The company intends to return US$3 billion to shareholders by the end of fiscal 2020, including $700 million in share repurchases made during the fourth quarter of fiscal 2019. In the first quarter of fiscal 2020, the company returned $97 million in quarterly cash dividends.

In the data center and edge computing space, Nvidia has launched a number of projects and products.

In March 2019, the company announced CUDA-X AI libraries, that work with Tensor Core GPUs.
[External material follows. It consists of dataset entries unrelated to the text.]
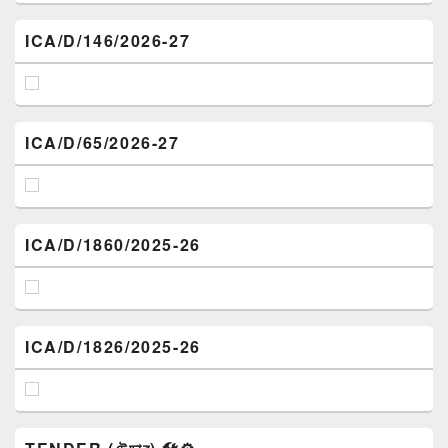
ICA/D/146/2026-27
ICA/D/65/2026-27
ICA/D/1860/2025-26
ICA/D/1826/2025-26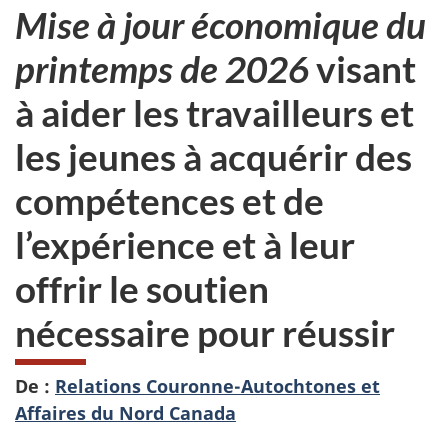
Mise à jour économique du
printemps de 2026
visant
à aider les travailleurs et
les jeunes à acquérir des
compétences et de
l’expérience et à leur
offrir le soutien
nécessaire pour réussir
De :
Relations Couronne-Autochtones et
Affaires du Nord Canada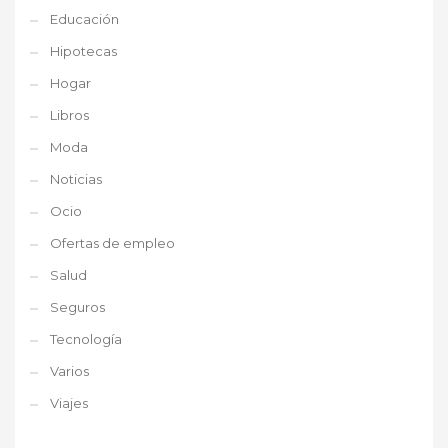
Educación
Hipotecas
Hogar
Libros
Moda
Noticias
Ocio
Ofertas de empleo
Salud
Seguros
Tecnología
Varios
Viajes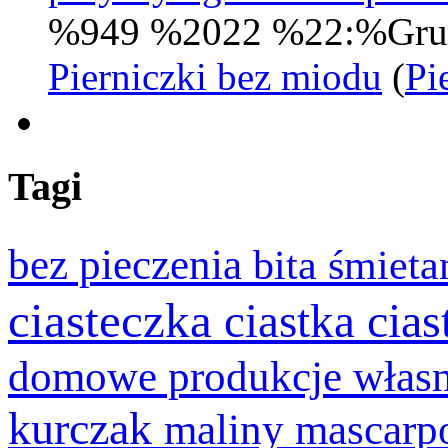
%949 %2022 %22:%Gru
Pierniczki bez miodu
(
Pi
Tagi
bez pieczenia
bita śmiet
ciasteczka
cia
ciastka
domowe produkcje włas
kurczak
maliny
mascarp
They are able to help data scientists working across analytics, machine learning and deep learning to accelerate and optimise workflows.

During the same month, Nvidia announced that its Jetson AI computer platform would support Amazon Web Services AWS RoboMaker.

AWS RoboMaker is a service that makes it easy to develop, test and deploy intelligent robotics applications at scale, the company explains.

“AWS RoboMaker complements our extensive software stack and powerful AI edge computing platform to accelerate robotics for everyone from researchers to makers,” says Nvidia's vice president and general manager of autonomous machines, Deepu Talla.

“Now it's possible to build a wide range of smart robots by developing and simulating in the cloud and then deploying through the powerful Jetson AI at the edge platform.

NVIDIA expects to pay US$6.9 billion to acquire Mellanox. The transaction is expected to close by the end of the calendar year.